Image Credit: | Above: A stock image of a submarine's periscope

The Royal Navy's training course for prospective Submarine Commanding Officers is recognised as one of the most intense military training schemes anywhere in the world. Candidates chosen for the course have at this point reached the highest position possible before taking command.

So it's a great honour to be selected, but also quite a risk, because this is a do or die course. Pass the course and you go straight on to take a command role, starting with an XO or Executive Officer job, second in command to the CO (Commanding Officer) and very much in command when the boss is off shift. Most will go from there to becoming fully fledged COs. But if you fail, your entire submarine career is over and you'll never again serve on a nuclear submarine – the Submarine Service doesn't want Perisher failures on its boats!


Originally known as Perisher, the name came from the frequent use of periscopes, but the course retains its nickname because of its sheer difficulty, the high standards expected and the failure rate of individuals.

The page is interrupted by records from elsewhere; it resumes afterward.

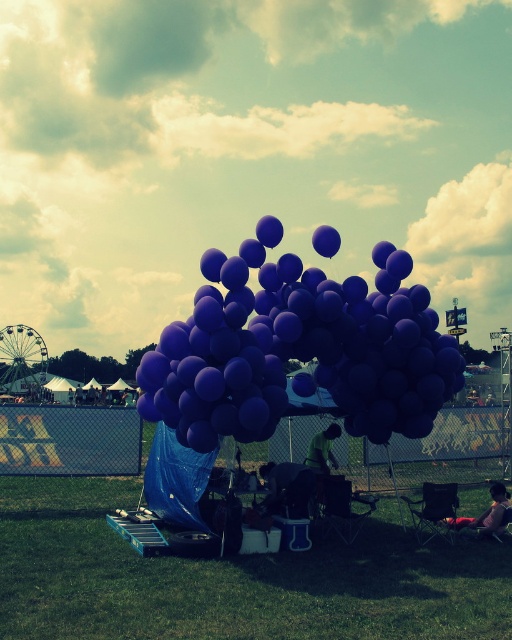 Question: Which is farther from the green grass at lower center?

Choices:
 (A) green fabric at center
 (B) matte purple balloons at center

Answer: (B)

Question: Does matte purple balloons at center lie behind green fabric at center?

Choices:
 (A) no
 (B) yes

Answer: (A)

Question: Which is farther from the matte pink shirt at lower right?

Choices:
 (A) matte purple balloons at center
 (B) green fabric at center

Answer: (A)

Question: Is matte purple balloons at center wider than green fabric at center?

Choices:
 (A) no
 (B) yes

Answer: (A)

Question: Does matte pink shirt at lower right come behind green fabric at center?

Choices:
 (A) yes
 (B) no

Answer: (B)

Question: Which point is farther from the camera taking this photo?

Choices:
 (A) (387, 275)
 (B) (442, 520)
 (C) (16, 540)

Answer: (B) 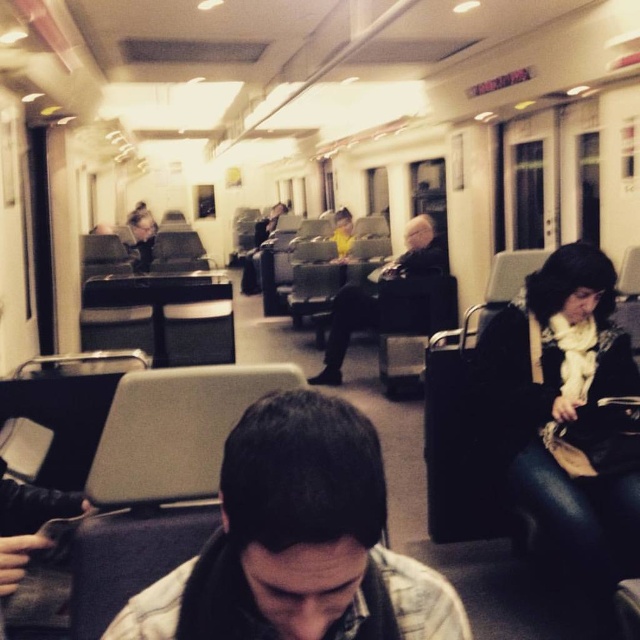 Question: Among these points, which one is nearest to the camera?

Choices:
 (A) (256, 266)
 (B) (579, 436)
 (C) (307, 556)
 (D) (419, 250)

Answer: (C)

Question: Which point is closer to the camera?

Choices:
 (A) dark gray fabric jacket at center
 (B) black leather jacket at right
 (C) matte black jacket at center

Answer: (B)

Question: Is dark gray fabric jacket at center positioned at the back of matte black jacket at center?

Choices:
 (A) no
 (B) yes

Answer: (A)

Question: Which object is positioned closest to the black leather jacket at right?

Choices:
 (A) plaid shirt at center
 (B) matte black jacket at center

Answer: (A)

Question: Does plaid shirt at center lie behind matte black jacket at center?

Choices:
 (A) no
 (B) yes

Answer: (A)

Question: Is black leather jacket at right above matte black jacket at center?

Choices:
 (A) yes
 (B) no

Answer: (B) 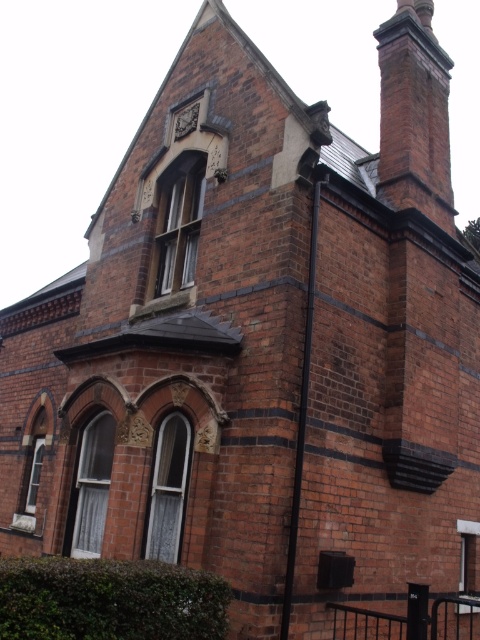 Is brick chimney at upper right above dark brown stone clock at upper center?

Indeed, brick chimney at upper right is positioned over dark brown stone clock at upper center.

Can you confirm if brick chimney at upper right is positioned below dark brown stone clock at upper center?

No, brick chimney at upper right is not below dark brown stone clock at upper center.

Measure the distance between point (x=403, y=148) and camera.

Point (x=403, y=148) and camera are 104.50 feet apart.

Where is `brick chimney at upper right`? Image resolution: width=480 pixels, height=640 pixels. brick chimney at upper right is located at coordinates (415, 115). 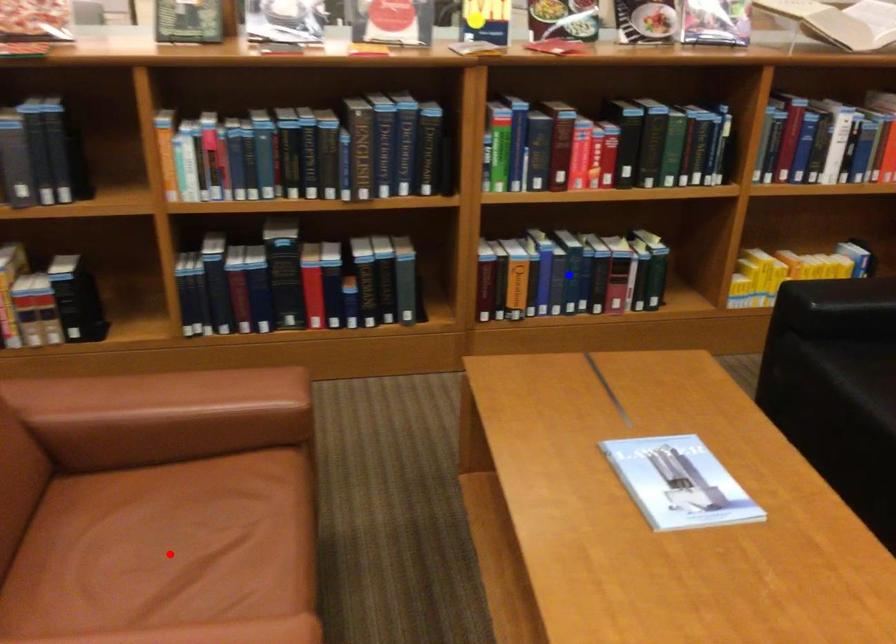 Question: Two points are marked on the image. Which point is closer to the camera?

Choices:
 (A) Blue point is closer.
 (B) Red point is closer.

Answer: (B) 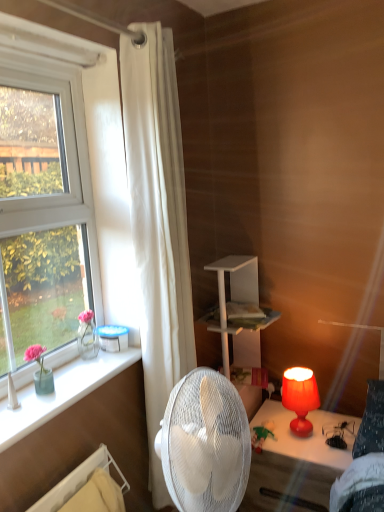 Question: Considering the positions of white fabric curtain at left and clear glass vase at left in the image, is white fabric curtain at left wider or thinner than clear glass vase at left?

Choices:
 (A) thin
 (B) wide

Answer: (A)

Question: From the image's perspective, is white fabric curtain at left positioned above or below clear glass vase at left?

Choices:
 (A) below
 (B) above

Answer: (B)

Question: Which is nearer to the matte red lamp at right?

Choices:
 (A) white fabric curtain at left
 (B) plush green bear at lower center
 (C) matte orange lampshade at lower right
 (D) clear glass vase at left

Answer: (C)

Question: Estimate the real-world distances between objects in this image. Which object is farther from the matte orange lampshade at lower right?

Choices:
 (A) clear glass vase at left
 (B) white fabric curtain at left
 (C) matte red lamp at right
 (D) plush green bear at lower center

Answer: (A)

Early in the history of submarines a member of the British referred to their use as Underhand, unfair and damned un-English (Admiral Sir Arthur Wilson, 1901). But as it became clear how brutally effective they could be, the Royal Navy embraced this new technology and in 1917 began the Perisher Course to train submarine commanders. Over its history this brutal course has had a 25% failure rate.

Since 1995, as the Royal Navy phased out diesel-electric submarines, the course has been run to train commanders for nuclear powered submarines. The course has become famous worldwide and many other nations now operate their own versions of Perisher.

The Course

The course runs for five months either once or twice each year. The first four months mainly consist of classroom and simulator training. In the simulator, working with a team of experienced submariners the students must learn to deal with any possible scenario they may face at sea. It's rare for a student to fail at this stage. In the final four week sea phase it really becomes do or die. Around the clock, day and night, the students take turns commanding a real nuclear submarine under their teacher's watchful eye.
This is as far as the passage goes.